It is a friendship of two peoples who in the words of Bangladesh’s ambassador, Mahbub Hassan Saleh, are different in geography but united in history. “Our passports are different but our hearts are the same”, he told a joint celebration with the Indian Embassy of their nations’ Friendship Day.
India’s ambassador, Santosh Jha, spoke of their shared history, culture and vibrant people to people ties but also that it was a relationship forged in blood. “It was India’s honour to be part of this moral struggle”, he said.
During more than nine months of conflict, three million Bangladeshis lost their lives and over ten million fled their homes. The country went from peaceful demands for autonomy to a war of liberation in the face of an implacable opposition to Bengali identity from Pakistan’s rulers.

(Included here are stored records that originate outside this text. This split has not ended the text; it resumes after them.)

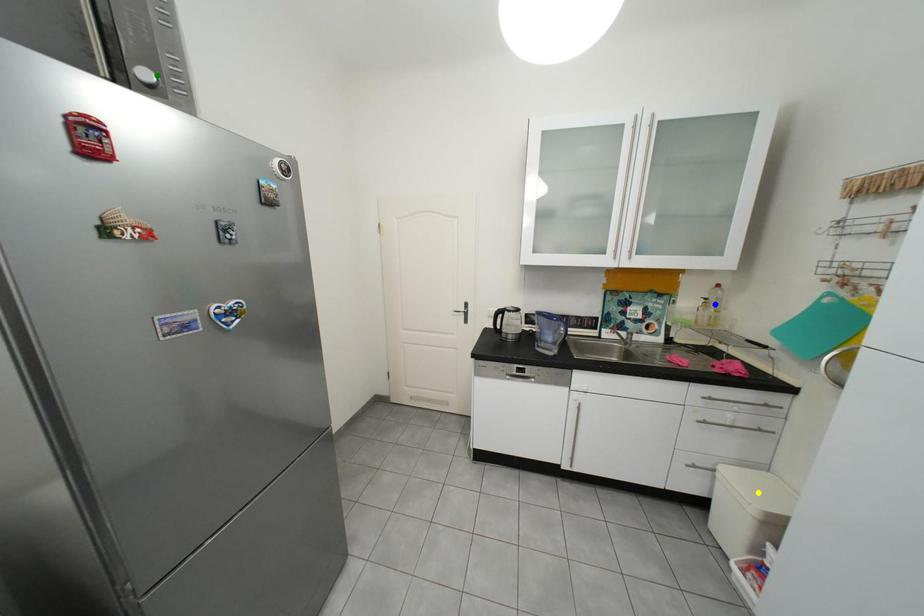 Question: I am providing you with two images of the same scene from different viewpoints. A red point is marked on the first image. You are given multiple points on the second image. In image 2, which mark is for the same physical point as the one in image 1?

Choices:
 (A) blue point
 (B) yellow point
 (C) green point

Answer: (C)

They believed that the people of what was then East Pakistan should be dominated by the less populous West Pakistan. This economic and cultural supremacy was even intended to extend to the replacement of the Bengali language by Urdu.

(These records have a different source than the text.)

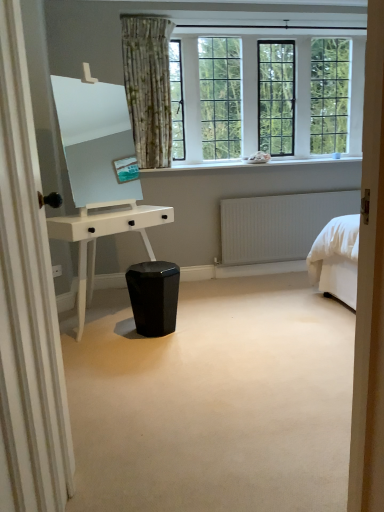 Measure the distance between point (203, 31) and camera.

Point (203, 31) and camera are 12.45 feet apart from each other.

Find the location of a particular element. The image size is (384, 512). white smooth window sill at upper center is located at coordinates (254, 164).

Find the location of a particular element. The width and height of the screenshot is (384, 512). white matte radiator at right is located at coordinates (x=279, y=224).

Where is `glossy black stool at center`? Image resolution: width=384 pixels, height=512 pixels. glossy black stool at center is located at coordinates (214, 401).

This screenshot has width=384, height=512. Describe the element at coordinates (101, 236) in the screenshot. I see `white glossy desk at center` at that location.

Where is `clear glass windows at upper center`? clear glass windows at upper center is located at coordinates (198, 89).

Can you confirm if floral fabric curtain at upper left is bigger than glossy black stool at center?

Incorrect, floral fabric curtain at upper left is not larger than glossy black stool at center.

Is the surface of floral fabric curtain at upper left in direct contact with glossy black stool at center?

floral fabric curtain at upper left and glossy black stool at center are not in contact.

After an overwhelming election victory in East Pakistan gave a parliamentary majority to the Bengali leader Bangabandhu Sheikh Mujibur Rahman , the military resolved to overturn the result by force. They launched Operation Searchlight, an invasion of the east, and abducted Bangabandhu Sheikh Mujibur Rahman, flying him to the west.
The Bengalis resisted the occupation with all their might, despite the massive price in death and destruction. With Indian assistance, initially in the form of supplies but eventually direct military intervention, they liberated their country.
Although it was headline news around the world at the time, the Bangladesh War is rarely remembered in Europe today and its lessons for other conflicts are too often lost. It’s very different in Bangladesh and in India, where the fiftieth anniversary has been marked by a series of high level visits and events organised by the two governments.
At the joint celebration in Brussels, both the horrors of the struggle and its triumphant outcome were conveyed in dance by the Bangladeshi cultural troupe Dhriti Nartanalaya, led by Wanda Rihab. It as a touching way of bringing home to a largely European audience the extent of the suffering, the sheer determination of a people to be free and the lasting bonds of friendship that were forged.